Asisten itu menelpon Revano secepat mungkin. "Halo Tuan Rev, tolong saya, Tuan muda Pavlo menyusahkan kami semua, ia menyuruh saya untuk mengumpulkan semua teman kampus Riana."

'Apah?! Konyol sekali dia, dia benar-benar tidak masuk akal. Bagaimana dengan orang Tuanya, bukankah Ibunya sudah menghubunginya?'

"Maafkan saya Tuan, Tuan Pav malah mengabaikan Ibunya, seperti tidak takut lagi pada Ibunya. Ia seperti lebih memperdulikan Nona Riana dari pada ancaman Ibunya," jelasnya.

'Dia benar-benar semakin gila sekarang.'

"Terus saya harus bagaimana Tuan? Saya takut sekali kalau Pavlo menggagalkan pernikahan Nona Riana dan bisa mengancam nyawa Riana nanti."

'Pavlo ini sangat keras kepala sekali,' umpat kesal Revano. 'Begini saja ...' Revano memberikan idenya lagi untuk menipu Pavlo terus-menerus.

"Baik Tuan, terima kasih atas sarannya." Asisten itu legah mendengar ide Revano. 'Nona Riana, sampai disini saya hanya bisa membantumu. semoga ini berhasil.' Asisten itu berkata dalam hatinya.
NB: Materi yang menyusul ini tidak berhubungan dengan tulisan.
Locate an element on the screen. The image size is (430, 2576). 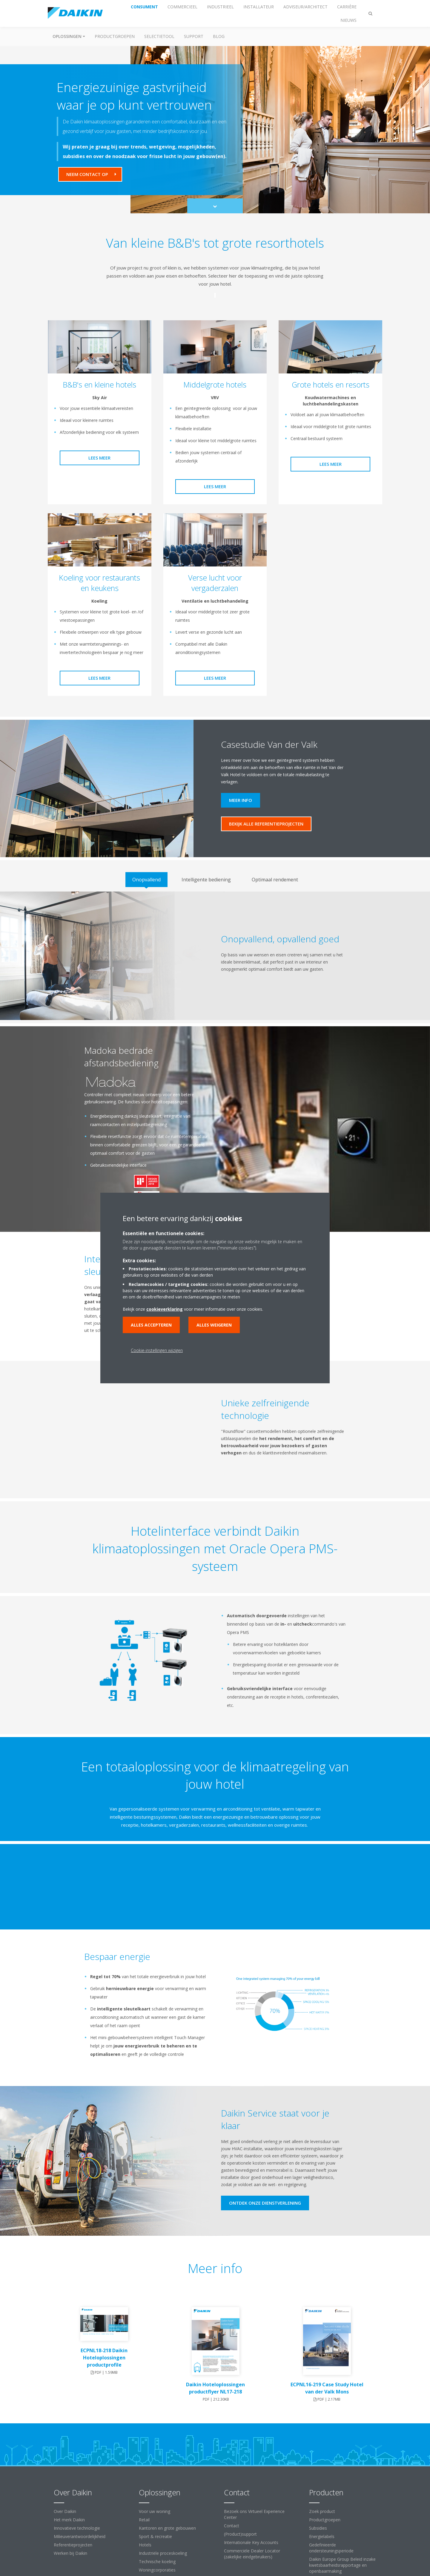
Milieuverantwoordelijkheid is located at coordinates (79, 2536).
2 jam kemudian, dan sudah menunjukkan pukul 5 subuh asisten itu datang pada Pavlo, yang mana Pavlo sendiri sudah mabuk berat dan membuat barang di rumah Riana berantakan atas ulahnya, itu karena Pavlo memeriksa semua barang Riana, termasuk buku diary Riana yang selalu menulis tentang—bagaimana ia bunuh diri kalau Pavlo saja selalu mengawasinya. Selebihnya tidak ada lagi yang Riana tulis selain bunuh diri saja.

"Tuan, besok pagi teman kampus Nyonya Riana akan berkumpul." Dengan semangatnya Asisten itu berkata. "Tuan, sebaiknya anda tidur dulu, anda sudah sangat lelah."

Pavlo menjawab, "Aku tidak bisa tidur kalau aku sendiri belum melihat istriku datang dihadapanku," ucapnya tegas.